WHAT NEEDS TO BE DONE:
Among the lines below, take the one holding "The height and width of the screenshot is (2576, 547).", the one holding "Task: Click on the oyen333 slot", and all lines between them. Set them down exactly.

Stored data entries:
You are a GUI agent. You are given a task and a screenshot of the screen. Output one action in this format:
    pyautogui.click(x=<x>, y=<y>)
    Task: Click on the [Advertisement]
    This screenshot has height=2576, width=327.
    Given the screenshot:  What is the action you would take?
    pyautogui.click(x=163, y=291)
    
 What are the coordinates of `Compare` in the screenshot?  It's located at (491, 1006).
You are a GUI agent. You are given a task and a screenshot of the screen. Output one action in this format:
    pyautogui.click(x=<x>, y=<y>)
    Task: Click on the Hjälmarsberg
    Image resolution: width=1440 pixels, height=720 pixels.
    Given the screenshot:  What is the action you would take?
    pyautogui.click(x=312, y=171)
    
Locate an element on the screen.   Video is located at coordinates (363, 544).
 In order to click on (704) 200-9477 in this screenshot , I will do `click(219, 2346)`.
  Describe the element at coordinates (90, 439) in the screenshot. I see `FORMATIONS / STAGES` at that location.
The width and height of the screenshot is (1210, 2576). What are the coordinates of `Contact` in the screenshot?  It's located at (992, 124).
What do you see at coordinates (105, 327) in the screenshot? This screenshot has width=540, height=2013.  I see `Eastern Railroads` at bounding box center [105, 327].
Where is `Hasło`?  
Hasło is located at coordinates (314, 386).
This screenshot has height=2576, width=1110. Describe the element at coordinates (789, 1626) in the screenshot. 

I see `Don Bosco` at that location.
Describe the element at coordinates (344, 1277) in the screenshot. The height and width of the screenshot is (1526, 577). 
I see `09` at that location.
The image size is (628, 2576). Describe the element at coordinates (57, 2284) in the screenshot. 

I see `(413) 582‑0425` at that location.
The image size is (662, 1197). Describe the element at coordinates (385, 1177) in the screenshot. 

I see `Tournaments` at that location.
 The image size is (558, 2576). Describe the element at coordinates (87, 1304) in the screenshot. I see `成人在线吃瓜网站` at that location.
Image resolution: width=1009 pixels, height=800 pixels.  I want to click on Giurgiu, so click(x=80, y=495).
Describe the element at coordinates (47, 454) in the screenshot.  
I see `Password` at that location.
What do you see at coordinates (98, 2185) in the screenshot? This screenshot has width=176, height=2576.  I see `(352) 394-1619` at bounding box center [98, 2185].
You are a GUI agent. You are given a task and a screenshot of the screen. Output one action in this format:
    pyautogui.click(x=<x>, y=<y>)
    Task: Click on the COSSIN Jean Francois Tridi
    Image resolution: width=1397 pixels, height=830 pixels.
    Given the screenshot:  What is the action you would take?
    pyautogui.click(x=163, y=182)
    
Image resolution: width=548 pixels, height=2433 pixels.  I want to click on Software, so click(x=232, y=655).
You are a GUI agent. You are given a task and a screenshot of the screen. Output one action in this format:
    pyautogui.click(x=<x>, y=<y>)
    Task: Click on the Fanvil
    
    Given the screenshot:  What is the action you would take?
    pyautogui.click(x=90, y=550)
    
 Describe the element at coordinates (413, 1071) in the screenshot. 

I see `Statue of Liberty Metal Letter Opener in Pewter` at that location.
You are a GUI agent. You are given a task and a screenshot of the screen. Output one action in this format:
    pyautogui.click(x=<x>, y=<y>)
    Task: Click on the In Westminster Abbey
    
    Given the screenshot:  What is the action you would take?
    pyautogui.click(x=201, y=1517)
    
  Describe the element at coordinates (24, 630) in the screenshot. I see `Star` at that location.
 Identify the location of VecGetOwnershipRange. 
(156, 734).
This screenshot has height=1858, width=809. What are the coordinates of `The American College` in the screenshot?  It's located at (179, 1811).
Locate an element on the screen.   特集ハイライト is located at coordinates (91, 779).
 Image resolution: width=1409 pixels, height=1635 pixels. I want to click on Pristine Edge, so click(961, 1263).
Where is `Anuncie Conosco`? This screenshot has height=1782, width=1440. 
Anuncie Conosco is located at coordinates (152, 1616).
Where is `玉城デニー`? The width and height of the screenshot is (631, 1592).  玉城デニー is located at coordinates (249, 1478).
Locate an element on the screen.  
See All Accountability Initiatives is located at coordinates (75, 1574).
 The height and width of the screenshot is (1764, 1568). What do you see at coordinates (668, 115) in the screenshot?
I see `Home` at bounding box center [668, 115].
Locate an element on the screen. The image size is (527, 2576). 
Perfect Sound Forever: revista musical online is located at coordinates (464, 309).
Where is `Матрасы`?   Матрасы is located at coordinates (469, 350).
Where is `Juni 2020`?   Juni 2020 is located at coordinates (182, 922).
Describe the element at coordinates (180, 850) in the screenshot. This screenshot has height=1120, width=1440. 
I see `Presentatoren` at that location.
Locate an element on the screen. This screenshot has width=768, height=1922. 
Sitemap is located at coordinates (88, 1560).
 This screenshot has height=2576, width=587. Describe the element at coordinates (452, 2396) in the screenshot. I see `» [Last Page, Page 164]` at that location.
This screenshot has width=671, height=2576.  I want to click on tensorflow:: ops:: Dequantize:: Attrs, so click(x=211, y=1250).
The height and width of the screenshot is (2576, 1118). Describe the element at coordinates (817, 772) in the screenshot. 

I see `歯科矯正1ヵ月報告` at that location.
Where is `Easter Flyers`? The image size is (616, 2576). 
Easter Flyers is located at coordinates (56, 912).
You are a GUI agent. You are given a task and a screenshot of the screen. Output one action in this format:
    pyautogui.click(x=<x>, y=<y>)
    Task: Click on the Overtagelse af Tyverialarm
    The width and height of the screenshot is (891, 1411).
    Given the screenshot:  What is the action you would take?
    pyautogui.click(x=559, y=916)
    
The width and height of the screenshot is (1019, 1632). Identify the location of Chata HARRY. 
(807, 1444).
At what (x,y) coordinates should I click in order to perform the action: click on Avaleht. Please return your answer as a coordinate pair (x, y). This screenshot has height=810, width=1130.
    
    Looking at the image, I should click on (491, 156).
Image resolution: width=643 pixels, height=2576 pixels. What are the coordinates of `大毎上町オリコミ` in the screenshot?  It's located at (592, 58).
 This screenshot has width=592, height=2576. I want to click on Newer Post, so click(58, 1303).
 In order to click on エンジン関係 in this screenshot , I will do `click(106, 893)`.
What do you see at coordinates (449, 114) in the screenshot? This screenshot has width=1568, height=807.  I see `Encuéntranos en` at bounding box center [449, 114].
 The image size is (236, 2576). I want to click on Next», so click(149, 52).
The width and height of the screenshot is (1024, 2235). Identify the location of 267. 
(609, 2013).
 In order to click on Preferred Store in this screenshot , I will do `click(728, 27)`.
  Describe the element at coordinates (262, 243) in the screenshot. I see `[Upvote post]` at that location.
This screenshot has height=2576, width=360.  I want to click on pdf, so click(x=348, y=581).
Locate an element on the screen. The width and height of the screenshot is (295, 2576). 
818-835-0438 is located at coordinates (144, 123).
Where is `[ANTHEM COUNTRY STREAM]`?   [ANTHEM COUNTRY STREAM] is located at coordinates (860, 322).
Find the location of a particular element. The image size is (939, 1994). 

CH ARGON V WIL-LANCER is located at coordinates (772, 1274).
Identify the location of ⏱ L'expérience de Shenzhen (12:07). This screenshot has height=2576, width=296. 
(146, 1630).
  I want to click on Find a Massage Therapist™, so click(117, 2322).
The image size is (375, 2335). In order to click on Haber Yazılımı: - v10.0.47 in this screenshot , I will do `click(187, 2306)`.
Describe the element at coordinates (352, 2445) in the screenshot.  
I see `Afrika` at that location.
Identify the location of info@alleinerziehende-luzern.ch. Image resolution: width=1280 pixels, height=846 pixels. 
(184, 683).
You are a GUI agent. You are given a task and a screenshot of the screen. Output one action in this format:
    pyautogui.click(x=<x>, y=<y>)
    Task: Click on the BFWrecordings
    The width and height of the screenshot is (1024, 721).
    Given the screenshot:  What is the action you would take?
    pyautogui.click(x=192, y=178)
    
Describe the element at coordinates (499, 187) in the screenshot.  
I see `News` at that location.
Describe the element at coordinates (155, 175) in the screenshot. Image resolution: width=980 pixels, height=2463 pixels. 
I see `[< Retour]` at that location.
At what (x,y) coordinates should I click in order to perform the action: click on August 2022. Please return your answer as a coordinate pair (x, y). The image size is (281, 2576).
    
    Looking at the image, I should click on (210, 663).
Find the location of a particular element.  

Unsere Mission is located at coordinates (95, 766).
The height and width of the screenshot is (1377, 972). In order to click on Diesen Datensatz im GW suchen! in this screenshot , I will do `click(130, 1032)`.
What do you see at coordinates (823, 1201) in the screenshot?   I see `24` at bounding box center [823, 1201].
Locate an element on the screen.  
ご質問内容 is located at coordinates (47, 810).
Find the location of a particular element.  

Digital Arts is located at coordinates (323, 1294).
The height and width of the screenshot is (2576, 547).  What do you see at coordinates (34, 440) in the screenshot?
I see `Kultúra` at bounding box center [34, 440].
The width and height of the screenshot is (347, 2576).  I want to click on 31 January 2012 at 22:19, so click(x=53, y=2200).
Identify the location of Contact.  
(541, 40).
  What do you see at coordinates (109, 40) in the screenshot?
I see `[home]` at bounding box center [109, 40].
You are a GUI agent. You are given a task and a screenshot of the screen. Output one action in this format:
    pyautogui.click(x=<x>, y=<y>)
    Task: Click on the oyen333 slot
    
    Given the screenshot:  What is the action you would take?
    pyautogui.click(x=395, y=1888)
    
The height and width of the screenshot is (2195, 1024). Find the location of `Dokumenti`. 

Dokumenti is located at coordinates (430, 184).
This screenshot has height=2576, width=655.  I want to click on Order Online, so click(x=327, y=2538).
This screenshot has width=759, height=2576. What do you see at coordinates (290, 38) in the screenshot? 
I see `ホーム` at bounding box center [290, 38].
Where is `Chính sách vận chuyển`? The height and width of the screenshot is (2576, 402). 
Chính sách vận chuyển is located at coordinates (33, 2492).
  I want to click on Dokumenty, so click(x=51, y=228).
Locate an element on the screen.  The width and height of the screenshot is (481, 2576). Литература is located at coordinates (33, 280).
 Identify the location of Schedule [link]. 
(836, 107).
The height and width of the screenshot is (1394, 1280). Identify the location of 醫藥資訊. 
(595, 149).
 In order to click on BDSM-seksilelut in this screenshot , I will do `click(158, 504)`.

COMPLETED TASK:
The height and width of the screenshot is (2576, 547).  What do you see at coordinates (34, 440) in the screenshot?
I see `Kultúra` at bounding box center [34, 440].
The width and height of the screenshot is (347, 2576).  I want to click on 31 January 2012 at 22:19, so click(x=53, y=2200).
Identify the location of Contact.  
(541, 40).
  What do you see at coordinates (109, 40) in the screenshot?
I see `[home]` at bounding box center [109, 40].
You are a GUI agent. You are given a task and a screenshot of the screen. Output one action in this format:
    pyautogui.click(x=<x>, y=<y>)
    Task: Click on the oyen333 slot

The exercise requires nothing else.